(YOUR OBJECTIVE): Only the lines from the one with "MEMBERSHIP」というロイヤルティプログラムがあ" to the end of the records are wanted, each repeated exactly, both ends included.
# # # # #
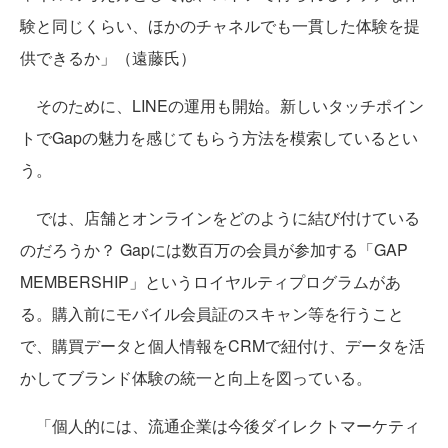
験と同じくらい、ほかのチャネルでも一貫した体験を提
供できるか」（遠藤氏）
そのために、LINEの運用も開始。新しいタッチポイン
トでGapの魅力を感じてもらう方法を模索しているとい
う。
では、店舗とオンラインをどのように結び付けている
のだろうか？ Gapには数百万の会員が参加する「GAP
MEMBERSHIP」というロイヤルティプログラムがあ
る。購入前にモバイル会員証のスキャン等を行うこと
で、購買データと個人情報をCRMで紐付け、データを活
かしてブランド体験の統一と向上を図っている。
「個人的には、流通企業は今後ダイレクトマーケティ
# # # # #
(RESULT BELOW):
MEMBERSHIP」というロイヤルティプログラムがあ
る。購入前にモバイル会員証のスキャン等を行うこと
で、購買データと個人情報をCRMで紐付け、データを活
かしてブランド体験の統一と向上を図っている。
「個人的には、流通企業は今後ダイレクトマーケティ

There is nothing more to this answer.